Mais vous n’en resterez pas là. Examinant le lien miséricorde et d’amour qui vous unit à lui, vous ferez plus que de l’admirer, vous l’aimerez par-dessus tout. D’ailleurs, comment pourriez vous l’estimer à son prix sans, qu’aussitôt vos nobles cœurs ne soient épris de son amour ? Et cet amour planera sur votre vie, comme une étoile conductrice et mieux que toutes les considérations intéressées sur votre salut, préservera vos pas de la chute, vos cœurs de la corruption et transfigurera votre carrière, quelle qu’elle soit, comme un soleil printanier…
Et alors, le cœur rempli d’une douce paix, de cette paix que le monde ne donne pas, mais que le Christianisme accorde à tous ceux qui sont de bonne volonté, vous sentirez réaliser en vous la vérité ineffable de cette parole de Jésus : ” Celui qui me suit ne marche point dans les ténèbres “.

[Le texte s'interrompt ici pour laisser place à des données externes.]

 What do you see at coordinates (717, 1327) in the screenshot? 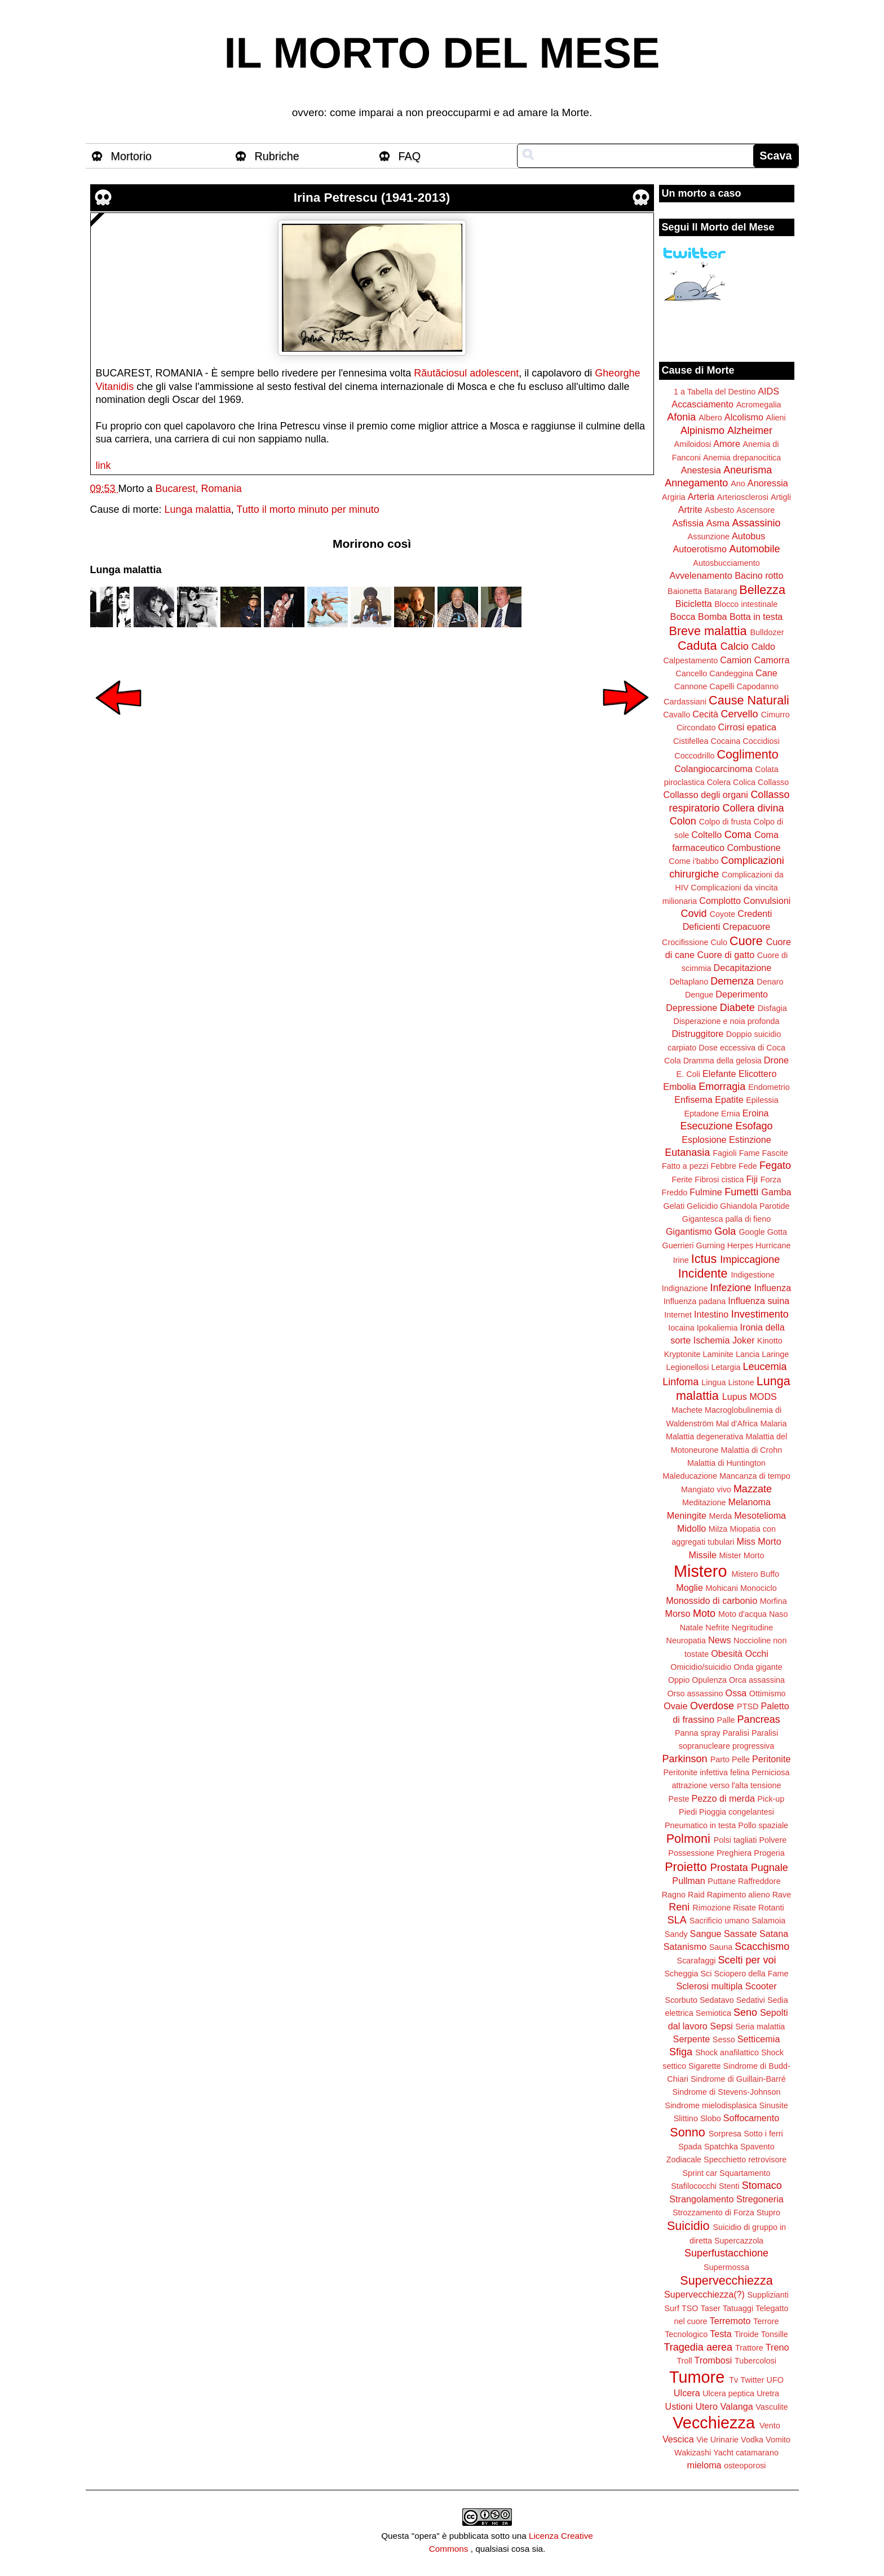
I see `Ipokaliemia` at bounding box center [717, 1327]. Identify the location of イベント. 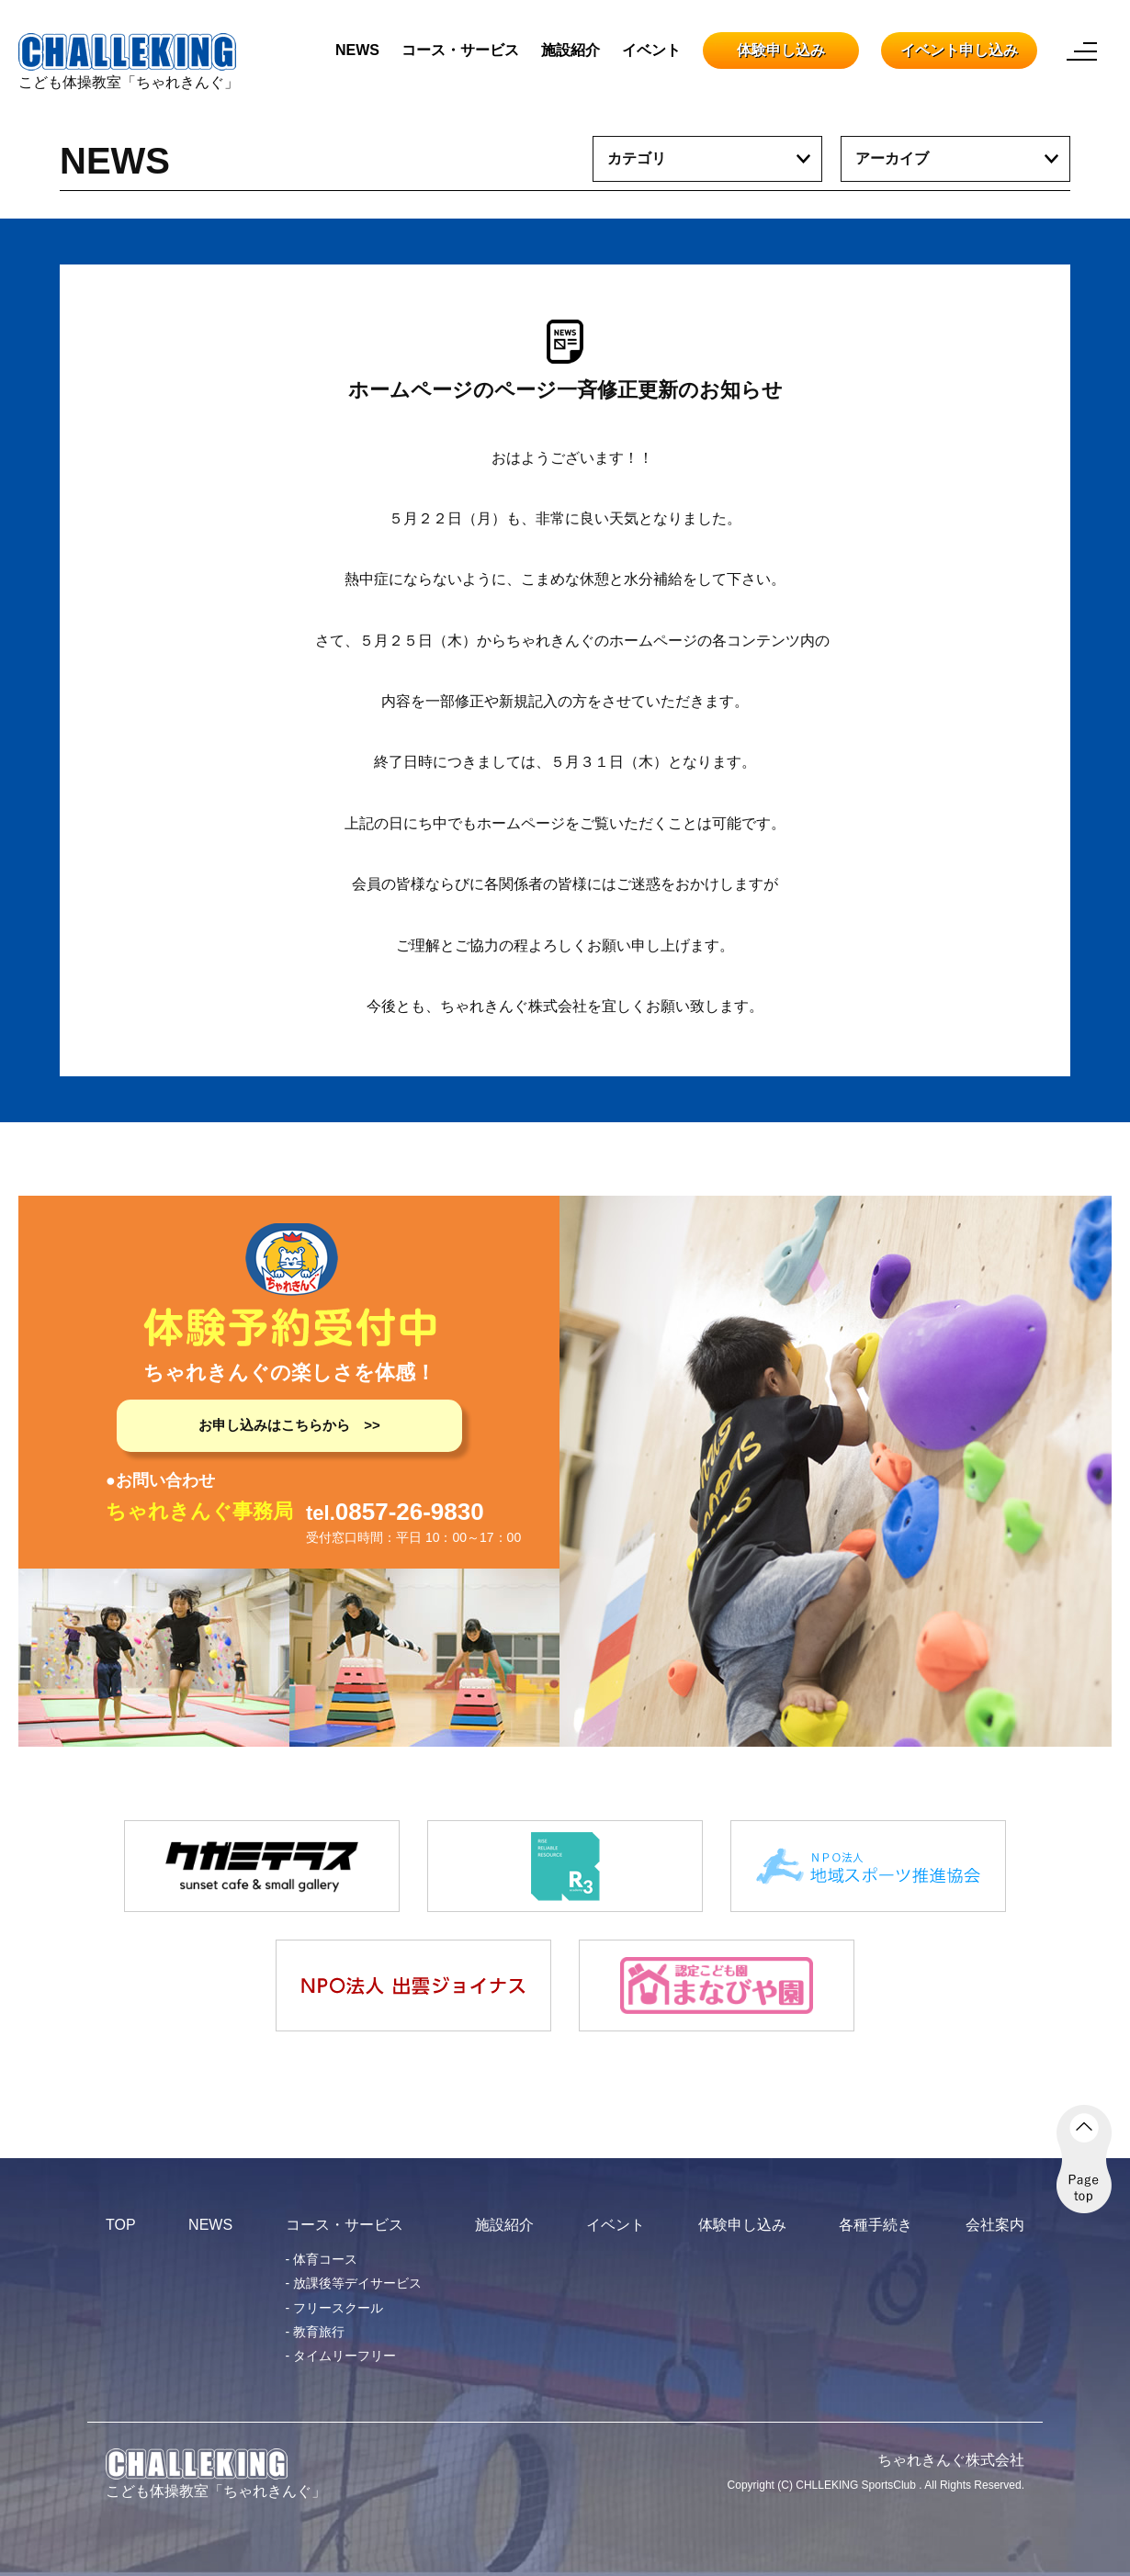
(651, 50).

Maurice Zundel (1897-1975) est un des plus grands auteurs spirituels du XXème siècle
En 1914, à Neuchâtel.
Le Père Bernard de Boissière nous précise qu’à cette époque, Maurice Zundel avait 17 ans et qu’il vivait deux années fondamentales de sa vie, quant à son orientation future, à l’Abbaye de Einsiedeln où il apprenait l’allemand. Cette abbaye Bénédictine Suisse abritait de nombreux moines qui au moment de la guerre, en 1915, ont renvoyé leurs élèves de langue française préférant se rattacher à l’Allemagne. Maurice Zundel y a passé deux ans et le texte que nous publions a du être rédigé lors d’un passage dans sa famille puisqu’il est écrit en français. Plus tard Maurice Zundel a fondé une oblature à Genève en souvenir de ces oblats.